The sounds of sirens from responding police officers and firefighters soon drowned out the downtown traffic and crying that Martinek recalls hearing as she gave CPR.
“This was really emotional for a lot of people. This isn’t something most people expect to see in the middle of downtown Portland” she said. “I just kept yelling, ‘It’s okay! Help is going to be here! They’re going to help us!’”
Backup stampeded Martinek’s way.
A half-block to the west was the Multnomah County Circuit Courthouse. Inside, Multnomah County Sheriff’s Office Facility Security Officer Program Supervisor Chris Austin, Corrections Sgt. Barrett Taylor, Deputy Tamari Johnson heard the emergency call out over their police radios and were simultaneously alerted to the situation through the Pulse Point app, which sends a push-alert to someone’s phone if they are in the vicinity of a cardiac emergency being dispatched to police and firefighters.
The deputy sheriffs responded from the courthouse with an automated external defibrillator (AED). Deputy Austin started assisting with CPR and cutting off the woman’s clothing to make sure they could get the AED connected.
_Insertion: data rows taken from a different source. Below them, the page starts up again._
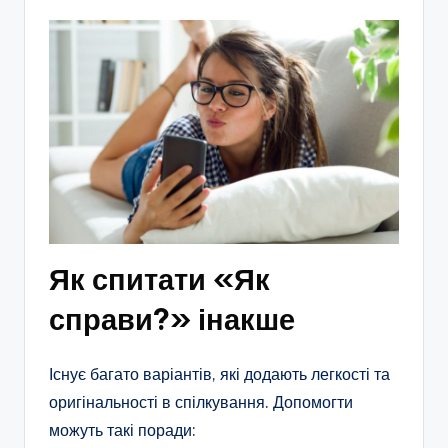
Як спитати «Як
справи?» інакше
Існує багато варіантів, які додають легкості та
оригінальності в спілкування. Допомогти
можуть такі поради: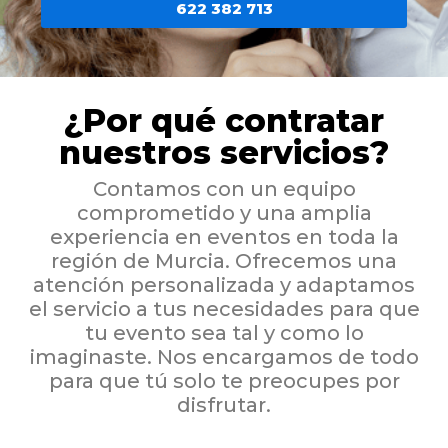
622 382 713
¿Por qué contratar
nuestros servicios?
Contamos con un equipo
comprometido y una amplia
experiencia en eventos en toda la
región de Murcia. Ofrecemos una
atención personalizada y adaptamos
el servicio a tus necesidades para que
tu evento sea tal y como lo
imaginaste. Nos encargamos de todo
para que tú solo te preocupes por
disfrutar.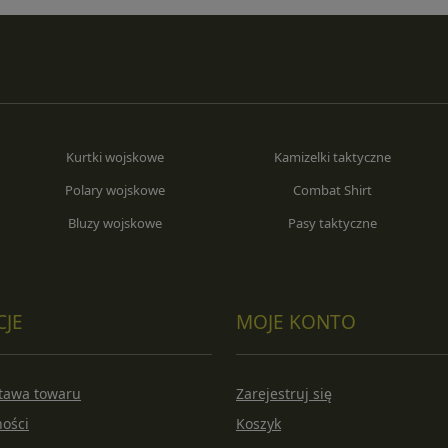
Kurtki wojskowe
Kamizelki taktyczne
Polary wojskowe
Combat Shirt
Bluzy wojskowe
Pasy taktyczne
CJE
MOJE KONTO
stawa towaru
Zarejestruj się
ności
Koszyk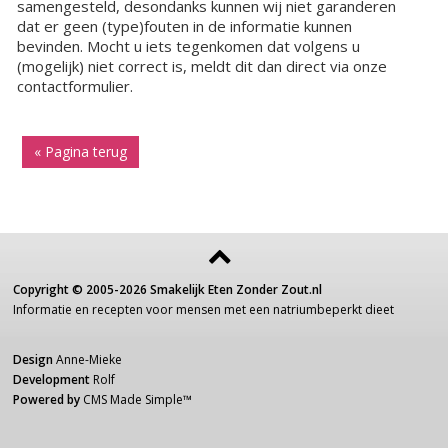
samengesteld, desondanks kunnen wij niet garanderen
dat er geen (type)fouten in de informatie kunnen
bevinden. Mocht u iets tegenkomen dat volgens u
(mogelijk) niet correct is, meldt dit dan direct via onze
contactformulier.
« Pagina terug
Copyright ©
2005-2026
Smakelijk Eten Zonder Zout.nl
Informatie
en recepten voor
mensen
met een
natriumbeperkt dieet
Design
Anne-Mieke
Development
Rolf
Powered by
CMS Made Simple
™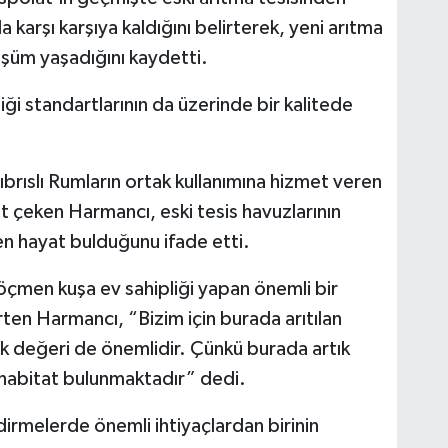
 karşı karşıya kaldığını belirterek, yeni arıtma
üşüm yaşadığını kaydetti.
ği standartlarının da üzerinde bir kalitede
 Kıbrıslı Rumların ortak kullanımına hizmet veren
at çeken Harmancı, eski tesis havuzlarının
en hayat bulduğunu ifade etti.
öçmen kuşa ev sahipliği yapan önemli bir
en Harmancı, “Bizim için burada arıtılan
ik değeri de önemlidir. Çünkü burada artık
 habitat bulunmaktadır” dedi.
irmelerde önemli ihtiyaçlardan birinin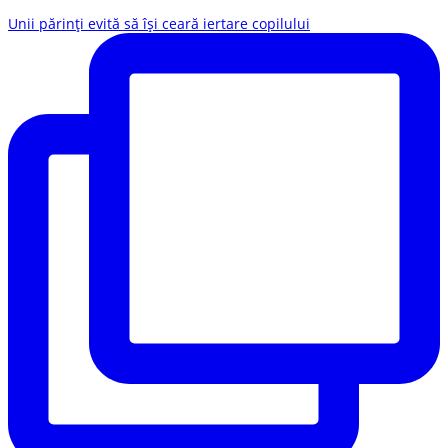
Unii părinți evită să își ceară iertare copilului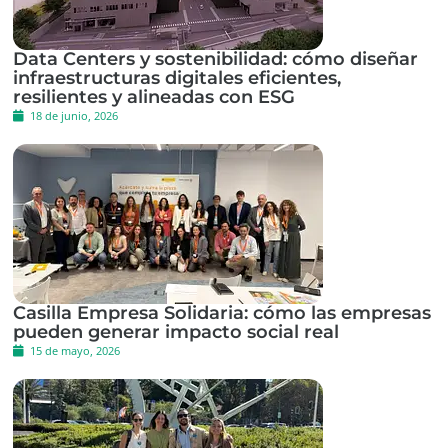
Data Centers y sostenibilidad: cómo diseñar
infraestructuras digitales eficientes,
resilientes y alineadas con ESG
18 de junio, 2026
Casilla Empresa Solidaria: cómo las empresas
pueden generar impacto social real
15 de mayo, 2026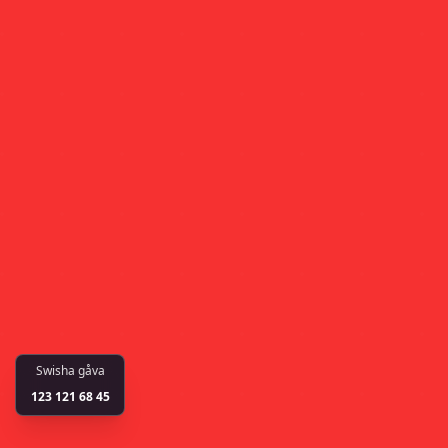
Swisha gåva
123 121 68 45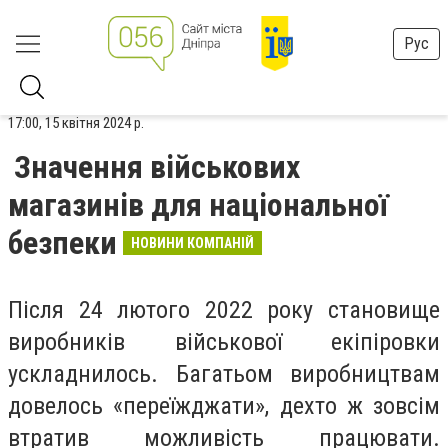
Рус
17:00, 15 квітня 2024 р.
Значення військових
магазинів для національної
безпеки
НОВИНИ КОМПАНІЙ
Після 24 лютого 2022 року становище
виробників військової екіпіровки
ускладнилось. Багатьом виробництвам
довелось «переїжджати», дехто ж зовсім
втратив можливість працювати.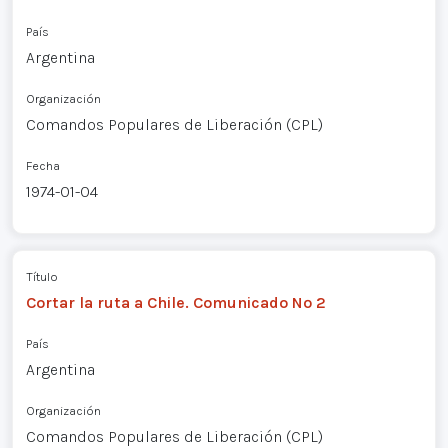
País
Argentina
Organización
Comandos Populares de Liberación (CPL)
Fecha
1974-01-04
Título
Cortar la ruta a Chile. Comunicado Nº 2
País
Argentina
Organización
Comandos Populares de Liberación (CPL)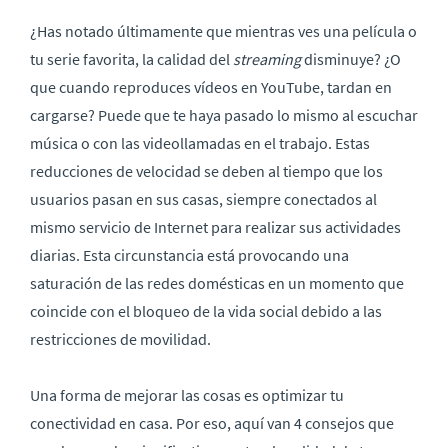
¿Has notado últimamente que mientras ves una película o
tu serie favorita, la calidad del
streaming
disminuye? ¿O
que cuando reproduces vídeos en YouTube, tardan en
cargarse? Puede que te haya pasado lo mismo al escuchar
música o con las videollamadas en el trabajo. Estas
reducciones de velocidad se deben al tiempo que los
usuarios pasan en sus casas, siempre conectados al
mismo servicio de Internet para realizar sus actividades
diarias. Esta circunstancia está provocando una
saturación de las redes domésticas en un momento que
coincide con el bloqueo de la vida social debido a las
restricciones de movilidad.
Una forma de mejorar las cosas es optimizar tu
conectividad en casa. Por eso, aquí van 4 consejos que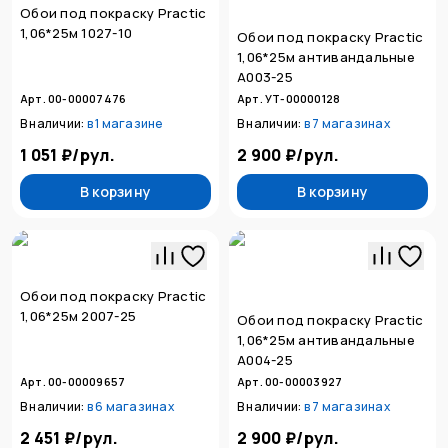
Обои под покраску Practic
1,06*25м 1027-10
Обои под покраску Practic
1,06*25м антивандальные
А003-25
Арт. 00-00007476
Арт. УТ-00000128
В наличии:
в
1 магазине
В наличии:
в
7 магазинах
1 051 ₽
/
рул.
2 900 ₽
/
рул.
В корзину
В корзину
Обои под покраску Practic
1,06*25м 2007-25
Обои под покраску Practic
1,06*25м антивандальные
А004-25
Арт. 00-00009657
Арт. 00-00003927
В наличии:
в
6 магазинах
В наличии:
в
7 магазинах
2 451 ₽
/
рул.
2 900 ₽
/
рул.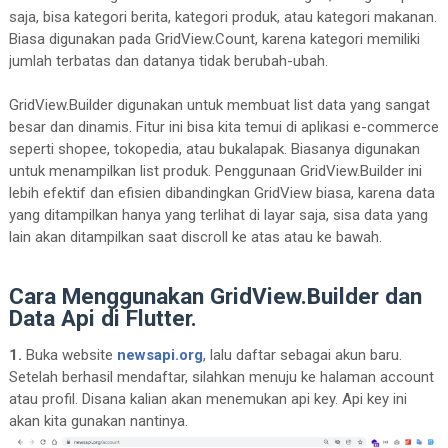
saja, bisa kategori berita, kategori produk, atau kategori makanan.
Biasa digunakan pada GridView.Count, karena kategori memiliki
jumlah terbatas dan datanya tidak berubah-ubah.
GridView.Builder digunakan untuk membuat list data yang sangat
besar dan dinamis. Fitur ini bisa kita temui di aplikasi e-commerce
seperti shopee, tokopedia, atau bukalapak. Biasanya digunakan
untuk menampilkan list produk. Penggunaan GridView.Builder ini
lebih efektif dan efisien dibandingkan GridView biasa, karena data
yang ditampilkan hanya yang terlihat di layar saja, sisa data yang
lain akan ditampilkan saat discroll ke atas atau ke bawah.
Cara Menggunakan GridView.Builder dan
Data Api di Flutter.
1.
Buka website
newsapi.org
, lalu daftar sebagai akun baru.
Setelah berhasil mendaftar, silahkan menuju ke halaman account
atau profil. Disana kalian akan menemukan api key. Api key ini
akan kita gunakan nantinya.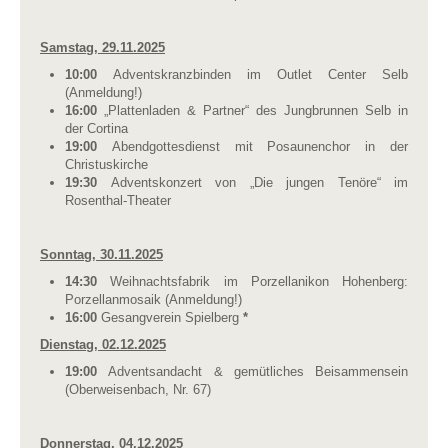
Samstag, 29.11.2025
10:00
Adventskranzbinden im Outlet Center Selb
(Anmeldung!)
16:00
„Plattenladen & Partner“ des Jungbrunnen Selb in
der Cortina
19:00
Abendgottesdienst mit Posaunenchor in der
Christuskirche
19:30
Adventskonzert von „Die jungen Tenöre“ im
Rosenthal-Theater
Sonntag, 30.11.2025
14:30
Weihnachtsfabrik im Porzellanikon Hohenberg:
Porzellanmosaik (Anmeldung!)
16:00
Gesangverein Spielberg
*
Dienstag, 02.12.2025
19:00
Adventsandacht & gemütliches Beisammensein
(Oberweisenbach, Nr. 67)
Donnerstag, 04.12.2025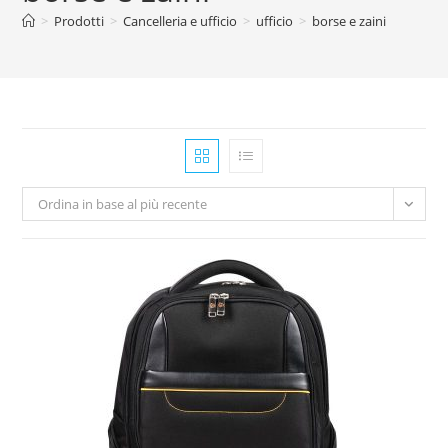
>
Prodotti
>
Cancelleria e ufficio
>
ufficio
>
borse e zaini
Ordina in base al più recente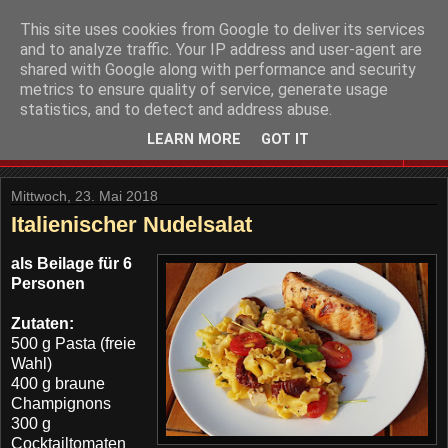
This site uses cookies from Google to deliver its services
and to analyze traffic. Your IP address and user-agent are
shared with Google along with performance and security
metrics to ensure quality of service, generate usage
statistics, and to detect and address abuse.
LEARN MORE
GOT IT
▼
Mittwoch, 23. Mai 2018
Italienischer Nudelsalat
als Beilage für 6
Personen
Zutaten:
500 g Pasta (freie
Wahl)
400 g braune
Champignons
300 g
Cocktailtomaten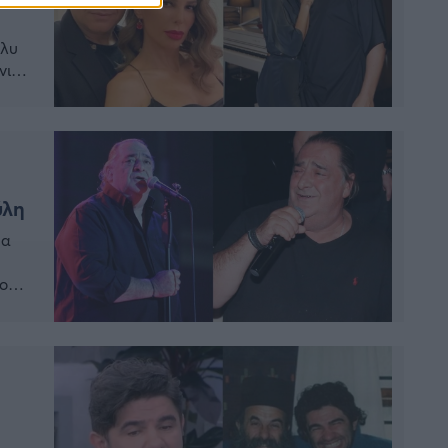
λλυ
νια
ύλη
ρα
ος,
ι,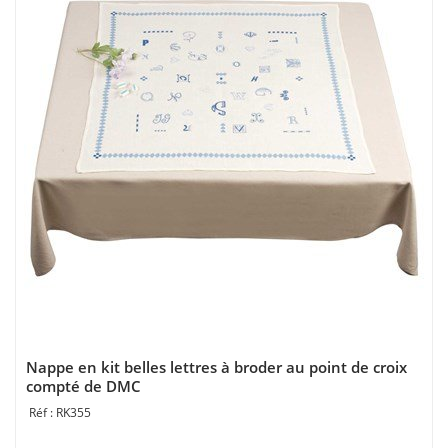
Nappe en kit belles lettres à broder au point de croix
compté de DMC
RK355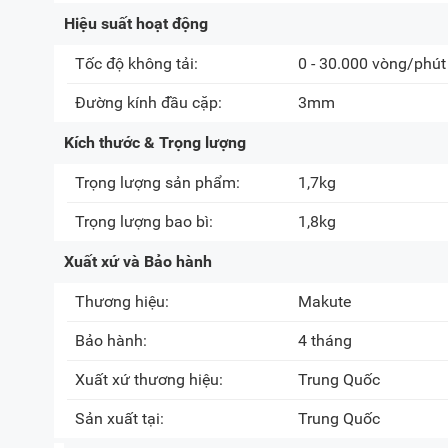
Hiệu suất hoạt động
Tốc độ không tải:
0 - 30.000 vòng/phút
Đường kính đầu cặp:
3mm
Kích thước & Trọng lượng
Trọng lượng sản phẩm:
1,7kg
Trọng lượng bao bì:
1,8kg
Xuất xứ và Bảo hành
Thương hiệu:
Makute
Bảo hành:
4 tháng
Xuất xứ thương hiệu:
Trung Quốc
Sản xuất tại:
Trung Quốc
“I remember when the firefighters stood over me and said that they were going to take over and there was this enormous amount of relief,” Martinek said.
Martinek said this story would not have happened were it not for Judge Bottomly.
“Her awareness was incredible,” Martinek said. “She saw this a young woman slumped over in a car, non-responsive. I don’t know if I would have seen it just walking down the street. I don’t know if others would have seen it and just thought, ‘Oh, she’s just sleeping’ and kept walking.”
Martinek said what she did was instinctual – that anyone with her training would have done the exact same thing.
“We were all just put there in the right time and at the right place for a purpose.”
The Multnomah County District Attorney’s Office has eight (8) fulltime investigators, all of whom have had law enforcement training and certification through either the State of Oregon or another state agency. The DA Investigators helps Deputy District Attorneys (DDA) locate and personally serve subpoenas for victims and witnesses for grand jury proceedings, motion hearings and trial. In addition, the investigator identifies and obtains recorded jail phone calls at the request of the DDA, retrieves evidence and helps edit audio and video evidence for trial and other pretrial matters. DA Investigators attends investigative briefings with law enforcement agencies, assist with pretrial negotiations, and conduct witness interviews at the request of DDAs. DA Investigators, under the direction of the case DDA, perform surveillance/observation on pending investigations and complete investigative work once a case is referred to our office by law enforcement.
The Multnomah County District Attorney’s Office encourages members of the community to take CPR training classes.